Robbins’ three-year contract expires Dec. 31, and the human resources panel recommended replacing him.
Robbins earned $317,000 annually. His contract also granted a $55,000 annual housing allowance and a $7,200-a-year transportation allowance with the possibility of future raises and bonuses.
Robbins, 62, oversaw the authority’s recovery plan and has steered the $9.2 billion transit project toward a projected start of limited service next year.
Honolulu Deputy Corporation Counsel Randall Ishikawa said the board could rehire Robbins on an interim basis.
The board held four closed-door sessions evaluating Robbins between August and September.
Board Vice Chairman Terrence Lee voted in an open session Thursday against the recommendation of the human resources committee and suggested he might be willing to retain Robbins on a month-to-month basis, but not with another 3-year or 5-year contract.

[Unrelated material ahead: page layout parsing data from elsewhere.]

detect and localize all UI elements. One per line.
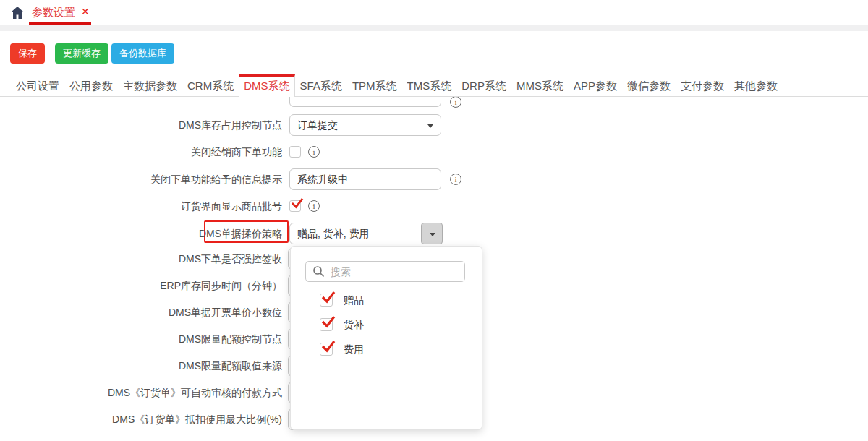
select-value: 订单提交 [297, 119, 338, 131]
multiselect-dropdown-panel: 赠品货补费用 [290, 246, 482, 430]
stock-occupy-node-select[interactable]: 订单提交 [289, 114, 441, 136]
tab-CRM系统[interactable]: CRM系统 [182, 74, 239, 96]
partial-input[interactable] [289, 97, 441, 107]
breadcrumb-tab-label[interactable]: 参数设置 [32, 6, 75, 20]
search-input[interactable] [305, 261, 465, 282]
field-label: DMS单据揉价策略 [7, 226, 282, 241]
dropdown-option[interactable]: 赠品 [291, 291, 482, 309]
search-icon [312, 265, 325, 278]
option-label[interactable]: 赠品 [344, 294, 364, 306]
check-icon [321, 291, 336, 304]
field-label: DMS《订货单》抵扣使用最大比例(%) [7, 412, 282, 427]
divider-strip [0, 25, 868, 31]
field-label: DMS限量配额控制节点 [7, 332, 282, 346]
dropdown-option[interactable]: 货补 [291, 315, 482, 334]
close-dealer-order-checkbox[interactable] [289, 146, 301, 158]
field-label: DMS《订货单》可自动审核的付款方式 [7, 385, 282, 400]
tab-主数据参数[interactable]: 主数据参数 [118, 74, 182, 96]
input-value: 系统升级中 [297, 174, 348, 185]
field-label: DMS库存占用控制节点 [7, 118, 282, 132]
multiselect-value: 赠品, 货补, 费用 [297, 228, 370, 239]
tab-公用参数[interactable]: 公用参数 [64, 74, 118, 96]
settings-tab-bar: 公司设置公用参数主数据参数CRM系统DMS系统SFA系统TPM系统TMS系统DR… [0, 74, 868, 97]
tab-微信参数[interactable]: 微信参数 [622, 74, 676, 96]
chevron-down-icon [430, 233, 435, 236]
chevron-down-icon [427, 124, 433, 128]
active-tab-underline [29, 22, 91, 25]
checkbox-checked[interactable] [320, 294, 333, 307]
home-icon[interactable] [10, 6, 25, 20]
tab-MMS系统[interactable]: MMS系统 [511, 74, 569, 96]
tab-DMS系统[interactable]: DMS系统 [239, 74, 294, 97]
option-label[interactable]: 货补 [344, 319, 364, 330]
tab-TMS系统[interactable]: TMS系统 [402, 74, 457, 96]
tab-公司设置[interactable]: 公司设置 [11, 74, 64, 96]
option-label[interactable]: 费用 [344, 343, 364, 355]
check-icon [291, 197, 304, 209]
field-label: ERP库存同步时间（分钟） [7, 278, 282, 293]
check-icon [321, 340, 336, 353]
field-label: 关闭下单功能给予的信息提示 [7, 172, 282, 187]
backup-database-button[interactable]: 备份数据库 [111, 43, 174, 64]
close-icon[interactable]: ✕ [81, 6, 90, 17]
close-order-message-input[interactable]: 系统升级中 [289, 168, 441, 190]
info-icon[interactable]: i [450, 97, 461, 108]
tab-其他参数[interactable]: 其他参数 [729, 74, 783, 96]
check-icon [321, 315, 336, 328]
info-icon[interactable]: i [450, 174, 461, 185]
dropdown-option[interactable]: 费用 [291, 340, 482, 359]
tab-SFA系统[interactable]: SFA系统 [295, 74, 347, 96]
field-label: 订货界面显示商品批号 [7, 199, 282, 213]
field-label: DMS下单是否强控签收 [7, 252, 282, 266]
field-label: DMS限量配额取值来源 [7, 359, 282, 373]
settings-form: i DMS库存占用控制节点 订单提交 关闭经销商下单功能 i 关闭下单功能给予的… [0, 97, 868, 441]
update-cache-button[interactable]: 更新缓存 [55, 43, 109, 64]
field-label: 关闭经销商下单功能 [7, 145, 282, 159]
breadcrumb-bar: 参数设置 ✕ [0, 0, 868, 25]
tab-支付参数[interactable]: 支付参数 [676, 74, 729, 96]
field-label: DMS单据开票单价小数位 [7, 305, 282, 320]
tab-DRP系统[interactable]: DRP系统 [456, 74, 511, 96]
save-button[interactable]: 保存 [10, 43, 45, 64]
info-icon[interactable]: i [308, 200, 320, 212]
tab-TPM系统[interactable]: TPM系统 [347, 74, 402, 96]
info-icon[interactable]: i [308, 146, 320, 158]
checkbox-checked[interactable] [320, 343, 333, 356]
multiselect-toggle-button[interactable] [421, 223, 443, 244]
checkbox-checked[interactable] [320, 318, 333, 331]
tab-APP参数[interactable]: APP参数 [569, 74, 622, 96]
price-strategy-multiselect[interactable]: 赠品, 货补, 费用 [289, 223, 443, 244]
show-batch-checkbox[interactable] [289, 200, 301, 212]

“In terms of Andy’s performance I will readily admit that there’s some decisions that Andy has made that I disagree with,” said Lee, the longest-serving member on the authority’s board.
Despite existing problems, Robbins has done well in “keeping this project on a more stable footing and a more predictable footing than we’ve ever had in the past,” Lee said.
The rail development has experienced a series of delays, including rescheduling the completion date from December to March for the first 10-mile (16-kilometer) segment from East Kapolei to Aloha Stadium.
The final, downtown leg stretching 4 miles (6.4 kilometers) is expected to be the most expensive, and the selection of a private developer has been delayed several times.
Changing leadership now is “probably the worst thing we can do” and would hurt the state’s largest public works project, board member Kika Bukoski said Thursday.
Board member Lynn McCrory, the chair of the committee which recommended against renewing Robbins’ contract, was critical of the delays incurred during his tenure.
“This is not going to get better,” McCrory said. “It’s just crawling along.”